The surest, most obvious damage, in all of this, is to the now over a generation long effort to restore legal curbs on Abortion: Abortion at the whim of the mother, a sociopathic concept, mislabeled "A Woman's Right To Choose" by politicians on the Left. Unfortunately, the anti-Abortion effort became linked to the hysteria over Terry Schiavo in a number of particulars: First, there have been statements by prominent politicians and spokesmen for "Right To Life" organizations, avowing that linkage. Then there have been contributions from major organizations in the anti-abortion fight, to the very considerable legal expenses incurred in the parents' effort to reverse the Trial Court's decision. Yet these relevant aspects, do not capture the essence of a public relations disaster.
While people must employ words to communicate ideas--even the steps in their reasoning process;--the most powerful analysis is image, not word, driven; and so, too, the most powerfully persuasive devices.

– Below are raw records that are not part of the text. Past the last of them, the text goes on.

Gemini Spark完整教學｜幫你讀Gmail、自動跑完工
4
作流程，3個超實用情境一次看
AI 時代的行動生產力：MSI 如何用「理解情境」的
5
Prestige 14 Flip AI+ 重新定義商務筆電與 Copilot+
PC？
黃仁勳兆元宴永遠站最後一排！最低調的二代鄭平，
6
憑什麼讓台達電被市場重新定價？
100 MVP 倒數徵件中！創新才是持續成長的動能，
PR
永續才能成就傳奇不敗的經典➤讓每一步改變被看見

The dynamic image of a tiny baby, curled up within its mother's womb--the place where God and Nature intended it to be--with prospective images of birth, growth, joy, development, adventure, the mating quest and participation in the ongoing process of Creation, provide compelling reasons to recognize the sanctity of individual life. Claiming to advocate a Culture of Life with slogans, cant and bombast, while slandering those who disagree with your priorities with talk of a "Culture of Death," does nothing but offend those one should be seeking to persuade. Moreover, pushing images of what certainly appears to be a brain dead woman, with prospective images of lying in bed, with tubes going into and out of her--never being able to enjoy "liberty" or even conceptualize the"pursuit of happiness"--for the rest of her life, will persuade absolutely no one, who has not already accepted your verbalized premises.
The essence of any form of fanaticism, is the absence of an ability "to see the forest for the trees." The fanatic believes that his or her enthusiasm, for the slogans being ranted, is a substitute for rational argument. His rant may make the fanatic feel good; to believe that he is doing what he is called upon to do; that all who are not evil will heed his verbal argument. Yet all such tactics can ever do is antagonize those with truer and clearer images of the positive and negative dynamics of human interaction.

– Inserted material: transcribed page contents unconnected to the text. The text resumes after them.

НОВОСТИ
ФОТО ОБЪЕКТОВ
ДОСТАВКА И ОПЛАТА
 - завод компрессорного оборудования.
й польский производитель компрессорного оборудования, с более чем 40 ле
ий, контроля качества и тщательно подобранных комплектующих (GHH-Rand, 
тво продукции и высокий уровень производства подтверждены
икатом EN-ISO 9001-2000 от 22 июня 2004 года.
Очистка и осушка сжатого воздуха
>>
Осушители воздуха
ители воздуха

The Schiavo protesters hurled names and epithets, with no sense of propriety or restraint. They aspersed the motives of others, perhaps to make themselves feel better, or to vent their frustration. Yet the images, which these self-proclaimed champions of "Life" evoked in the Schiavo case, resonated--and will long resonate--with most skeptics, as the images of a "Living Death"; something out of a horror movie, not a celebration of the sanctity of the life God gave to man. When one considers, further, the realities discussed above with respect to a developing technology amidst an aging population, one recognizes another likely effect from the rant of the protesters. It will evoke fears in many of all ages, of being kept partially alive--whether as a "cash cow" for the "health care" business, or because of someone else's compulsion--while the body is tortured, human dignity destroyed, and accumulated family assets squandered.
From any rational perspective, it is very clear, indeed, that the aggressive intrusion of once reasonably conservative advocates into the Terry Schiavo case was very ill advised; that is, if their object was to advance a previously avowed Culture of Life, or any other traditional value. Those, who kept a truer perspective, may be a long time in undoing the damage.